Мы сидели за барной стойкой и пили белое «Шато Карбоньё» за день рождения этарры.
На тот момент мы были единственными клиентами.
Я в первую секунду не понял, что сейчас произойдет, когда увидел, как они вошли, я опоздал на эту фатальную секунду.
Франсуаз сидела спиной к двери, я – рядом с ней, но смотрел в это мгновение на улицу, а напротив нас находились дядя Пачи и его боевик, занятые содержимым своих бокалов.
Это были двое мужчин с женскими чулками на голове.
Телохранитель вскочил за спиной Тартало, но успел только поставить бокал и сунуть руку в кобуру под мышкой.
Они стреляли почти от самой двери, дали две длинные очереди из скорострельных автоматов «узи».
Я обнял Франсуаз, чувствуя, как ее тело колеблется от пуль; она дрожала, как однажды, когда мы гуляли по полю, обнявшись, погода переменилась, и ей стало холодно.
Я видел, как широкую грудь телохранителя прострочила плотная очередь выстрелов.
Не выпуская из объятий Франсуаз, я правой рукой достал пистолет из-за спины, снял его с предохранителя и стал стрелять в направлении двери, не целясь, не знаю сколько раз, по крайней мере восемь. Я попал в одного из них, падая, он продолжал стрелять в стены и потолок. Другой выбежал на улицу.
Дядя Пачи выхватил у меня пистолет, чтобы я мог взять на руки обмякшую Франсуаз. Мы вышли из бара, и покуда дядя Пачи добивал на полу раненого бандита, я уже со странной уверенностью интуитивного знания осознал, что она мертва.

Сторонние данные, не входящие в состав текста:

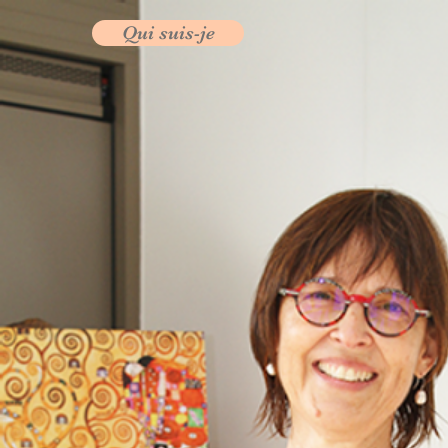
Qui suis-je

С Франсуаз на руках я побежал по лабиринту средневековых улиц вслед за дядей. Завернув за угол, мы обнаружили там машину, за рулем которой сидел этарра, впервые доставивший меня в шале; он приехал за нами, услышав выстрелы. Я вместе с Франсуаз забрался на заднее сиденье (вечно эти задние сиденья), а Пачи сел впереди.
Мы на полной скорости выехали из квартала; на одной из улочек, по которым мы спасались бегством, мы раздавили собаку какой-то женщины; та истерично завопила.
Я посмотрел в лицо Франсуаз и попытался нащупать у нее на шее пульс. Она была вся залита кровью, губы у нее был полуоткрыты, как в те моменты, когда она получала сексуальное удовольствие, – я не знал, что целую эти губы в последний раз, когда мы встали рано утром, чтобы отправиться на встречу в Байонне.
Пульс не бился; она была бледна, она была мертва.
За неделю до того она сказала мне, что ждет ребенка, и ответила «да», когда я попросил ее выйти за меня замуж.
37
Террорист, которого мы убили в баре «Селата», был португальским наемником, ветераном войн в Анголе и Мозамбике. Это нападение в Байонне было одним из последних покушений ГАЛ,[127]127
«Антитеррористические группы освобождения», организация, созданная спецслужбами для ликвидации членов ЭТА.
[Закрыть] типичным для его стиля и истории: мертвый этарра и одна невинная жертва.
Мы уже знали тогда, что ГАЛ финансируется правительством из Мадрида и что его боевики являются испанскими полицейскими и наемниками со всего света.
Я уже больше не разлучался с дядей Пачи до тех пор, пока не грохнул его в 1987 году.
У меня не хватило храбрости вернуться в Бордо и объяснить моему другу Доминику Лантёру, как и почему умерла его дочь, которую он лелеял, как зеницу ока.
Я больше не возвращался туда, даже не забрал свои вещи.
Три дня и три ночи я провел в шале в Сан-Бартелеми, безостановочно накачиваясь виски до тех пор, пока у меня не случился приступ эпилепсии, после чего какой-то врач не знаю сколько времени держал меня на успокоительных.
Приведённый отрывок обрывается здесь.